If you're interested in understanding more about CAP theorem, Kyle Kingsbury — aka aphyr — from the Jepsen reports basically goes through and runs reports on all of these different database systems and evaluates them across CAP theorem. If you really want to get nerdy about database fit, you should read everything Kyle ever writes.

This is an interesting one: when we think about different kinds of data stores as they've evolved, one of them is a hypermedia database. A hypermedia database is one where any word or piece of text representing an object can be hyperlinked to another object. Think about an online encyclopedia — Wikipedia is technically a hypertext database. The World Wide Web is really pretty much the biggest, largest distributed hypertext database, if you want to be technically correct, which is as we all know the best kind of correct.

There's also one other type of database system you can use. I would not recommend it — there are some thought leaders on Twitter who will tell you this is a fine way. Technically you can use Amazon Route 53 as a database. But DNS is a hierarchical database, so there you go.

When we kind of think about the things as we've gone through our journey from the 50s all the way through to the now, and looked at it — what are some of the things that we have learned? One thing we've learned is that we look really good in Devo power domes, but that's neither here nor there.

A couple things that we see as we look through this: everything we do is iterative. It's not original, there's nothing new under the sun, we're building upon the shoulders of giants, and we're continuing to go back through Kat's point about everything being about improving latency, improving speed, improving scale. Otherwise, everything old is new again. These ideas still connect back.

One thing I thought was interesting — one of my colleagues who's been programming since 1981 pointed out that it's interesting to think about: if we look across the history, relational databases really kind of came in a little bit relatively late. It doesn't seem like it, but if you look contextually it was a little bit late in there. It feels like they've been there forever, but they really only held dominance for a relatively short amount of time. We still use operational data stores — Postgres, MySQL, SQL Server, Oracle — they still exist. But in order to meet the needs of the way we do business now and that continual evolution, I think that's going back to Kat's point: there's not one thing that would rule them all. They all solve different problems and solve different problems in concert.
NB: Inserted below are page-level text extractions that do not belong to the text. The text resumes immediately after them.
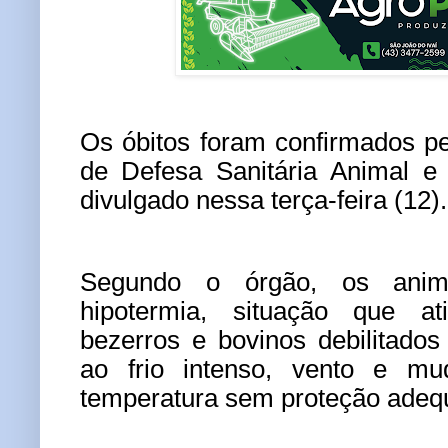
Os óbitos foram confirmados p
de Defesa Sanitária Animal e
divulgado nessa terça-feira (12).
Segundo o órgão, os anim
hipotermia, situação que ati
bezerros e bovinos debilitado
ao frio intenso, vento e m
temperatura sem proteção adeq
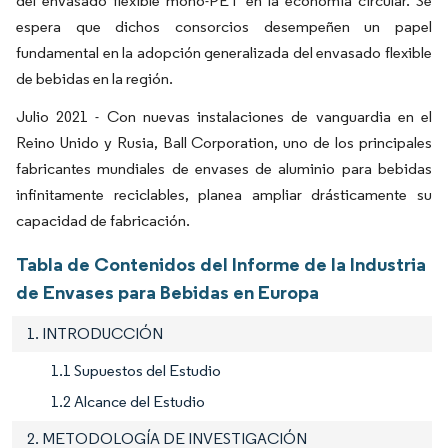
del envasado flexible mono-PET en la economía circular. Se
espera que dichos consorcios desempeñen un papel
fundamental en la adopción generalizada del envasado flexible
de bebidas en la región.
Julio 2021 - Con nuevas instalaciones de vanguardia en el
Reino Unido y Rusia, Ball Corporation, uno de los principales
fabricantes mundiales de envases de aluminio para bebidas
infinitamente reciclables, planea ampliar drásticamente su
capacidad de fabricación.
Tabla de Contenidos del Informe de la Industria
de Envases para Bebidas en Europa
1. INTRODUCCIÓN
1.1 Supuestos del Estudio
1.2 Alcance del Estudio
2. METODOLOGÍA DE INVESTIGACIÓN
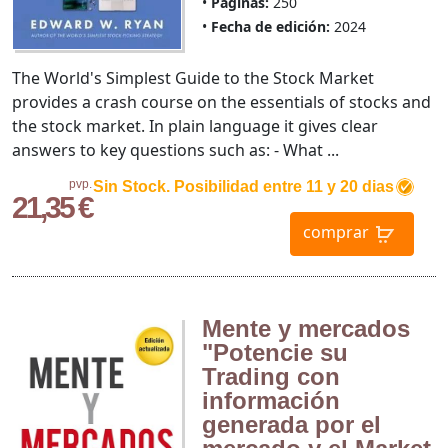
Páginas:
250
Fecha de edición:
2024
The World's Simplest Guide to the Stock Market
provides a crash course on the essentials of stocks and
the stock market. In plain language it gives clear
answers to key questions such as: - What ...
pvp.
Sin Stock. Posibilidad entre 11 y 20 dias
21,35 €
comprar
Mente y mercados
"Potencie su
Trading con
información
generada por el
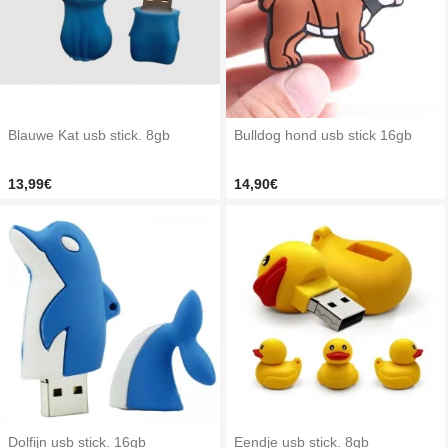
Blauwe Kat usb stick. 8gb
Bulldog hond usb stick 16gb
13,99€
14,90€
Dolfijn usb stick. 16gb
Eendje usb stick. 8gb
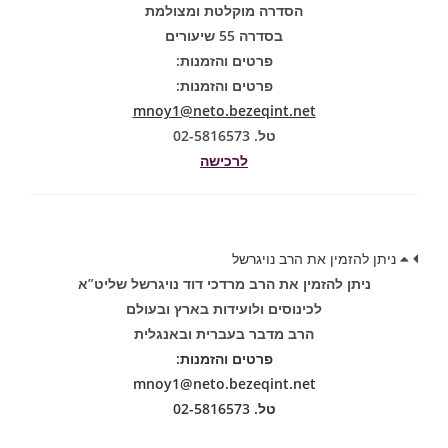
הסדרה מוקלטת ומצולמת
בסדרה 55 שיעורים
פרטים והזמנות:
פרטים והזמנות:
mnoy1@neto.bezeqint.net
טל. 02-5816573
לרכישה
ניתן להזמין את הרב נויגרשל
ניתן להזמין את הרב מרדכי דוד נויגרשל שליט”א
לכינוסים ולועידות בארץ ובעולם
הרב מדבר בעברית ובאנגלית
פרטים והזמנות:
mnoy1@neto.bezeqint.net
טל. 02-5816573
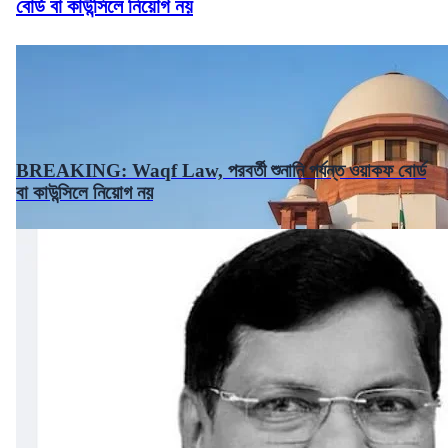
বোর্ড বা কাউন্সিলে নিয়োগ নয়
BREAKING: Waqf Law, পরবর্তী শুনানি পর্যন্ত ওয়াকফ বোর্ড
বা কাউন্সিলে নিয়োগ নয়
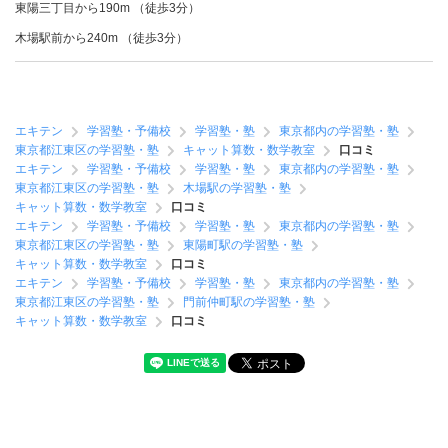
東陽三丁目から190m （徒歩3分）
木場駅前から240m （徒歩3分）
エキテン
学習塾・予備校
学習塾・塾
東京都内の学習塾・塾
東京都江東区の学習塾・塾
キャット算数・数学教室
口コミ
エキテン
学習塾・予備校
学習塾・塾
東京都内の学習塾・塾
東京都江東区の学習塾・塾
木場駅の学習塾・塾
キャット算数・数学教室
口コミ
エキテン
学習塾・予備校
学習塾・塾
東京都内の学習塾・塾
東京都江東区の学習塾・塾
東陽町駅の学習塾・塾
キャット算数・数学教室
口コミ
エキテン
学習塾・予備校
学習塾・塾
東京都内の学習塾・塾
東京都江東区の学習塾・塾
門前仲町駅の学習塾・塾
キャット算数・数学教室
口コミ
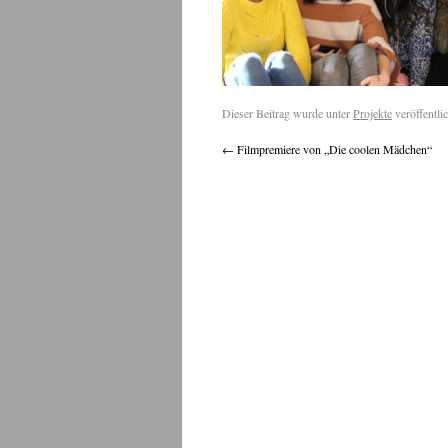
Dieser Beitrag wurde unter
Projekte
veröffentli
←
Filmpremiere von „Die coolen Mädchen“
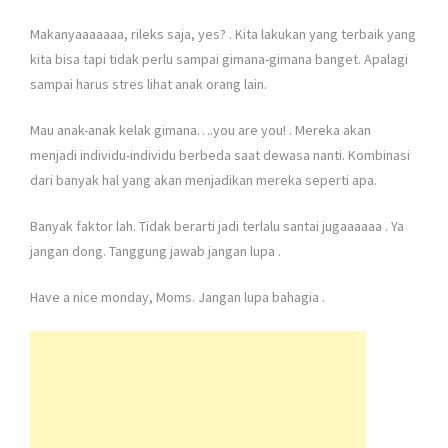
Makanyaaaaaaa, rileks saja, yes?
. Kita lakukan yang terbaik yang
kita bisa tapi tidak perlu sampai gimana-gimana banget. Apalagi
sampai harus stres lihat anak orang lain.
Mau anak-anak kelak gimana….you are you!
. Mereka akan
menjadi individu-individu berbeda saat dewasa nanti. Kombinasi
dari banyak hal yang akan menjadikan mereka seperti apa.
Banyak faktor lah. Tidak berarti jadi terlalu santai jugaaaaaa
. Ya
jangan dong. Tanggung jawab jangan lupa
.
Have a nice monday, Moms. Jangan lupa bahagia
.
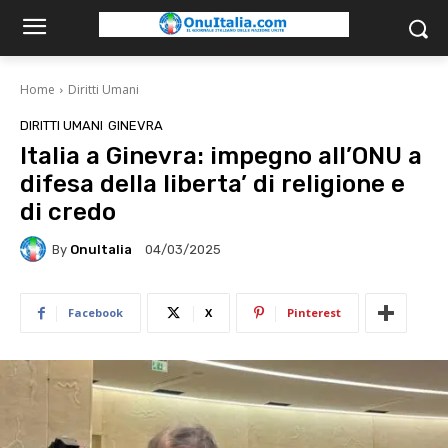
Home
Diritti Umani
DIRITTI UMANI
GINEVRA
Italia a Ginevra: impegno all’ONU a
difesa della liberta’ di religione e
di credo
By
OnuItalia
04/03/2025
Facebook
X
Pinterest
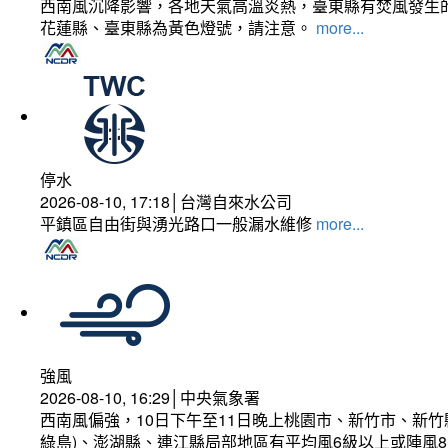
西南風沉降影響，各地天氣高溫炎熱，臺東縣有焚風發生的
花蓮縣、臺東縣為黃色燈號，請注意。
more...
停水
2026-08-10, 17:18│台灣自來水公司
平鎮區自由街與湧光路口一般漏水維修
more...
強風
2026-08-10, 16:29│中央氣象署
西南風偏強，10日下午至11日晚上桃園市、新竹市、新
綠島)、澎湖縣、連江縣局部地區有平均風6級以上或陣風8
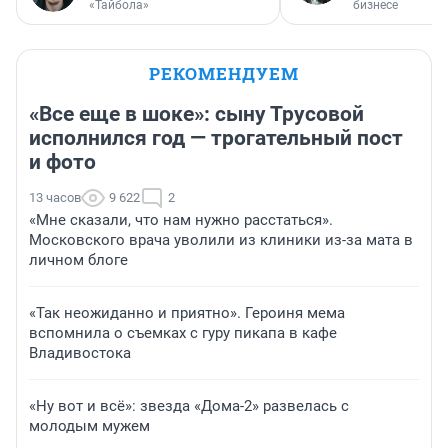
«Тайбола»
бизнесе
РЕКОМЕНДУЕМ
«Все еще в шоке»: сыну Трусовой
исполнился год — трогательный пост
и фото
13 часов
9 622
2
«Мне сказали, что нам нужно расстаться».
Московского врача уволили из клиники из-за мата в
личном блоге
«Так неожиданно и приятно». Героиня мема
вспомнила о съемках с гуру пикапа в кафе
Владивостока
«Ну вот и всё»: звезда «Дома-2» развелась с
молодым мужем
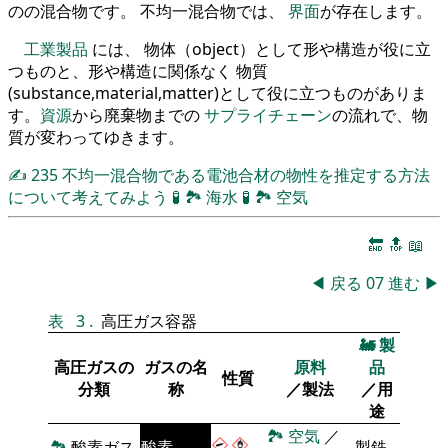
のの混合物です。 不均一混合物では、
界面
が存在します。
工業製品
には、 物体（object）として形や構造が役に立
つものと、形や構造に関係なく 物質
(substance,material,matter)として役に立つものがありま
す。
資源
から廃棄物までの
サプライチェーン
の流れで、物
質が変わってゆきます。
✍
235
不均一混合物である電池合材の物性を推定する方法
について考えてみよう
🧪
🏞
海水
🧪
🏞
空気
🔚
🔝
📖
◀
戻る
07
進む
▶
表
3
.
高圧ガス容器
🚂
製
高圧ガスの
ガスの名
原料
品
性質
分類
称
／製法
／用
途
🏞
空気
／
🏞
酸素ガス
酸素
製鉄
So this is where you can find us on the internet across various places. Speaking.MatStratton.com has the slides and it also has for this talk a list of the references, and we also like to provide attribution for photos. We had to lift a lot of images. It turns out it's actually super hard to find photos of some of these really old machines. One of the colleagues was saying could you show screenshots of what some of these systems looked like, and it was like — no, we actually cannot. The Atlas is arguably the most important computer ever built and it's basically undocumented and there are like five photos of it.

So thank you very much for hanging out with us and hopefully it was interesting.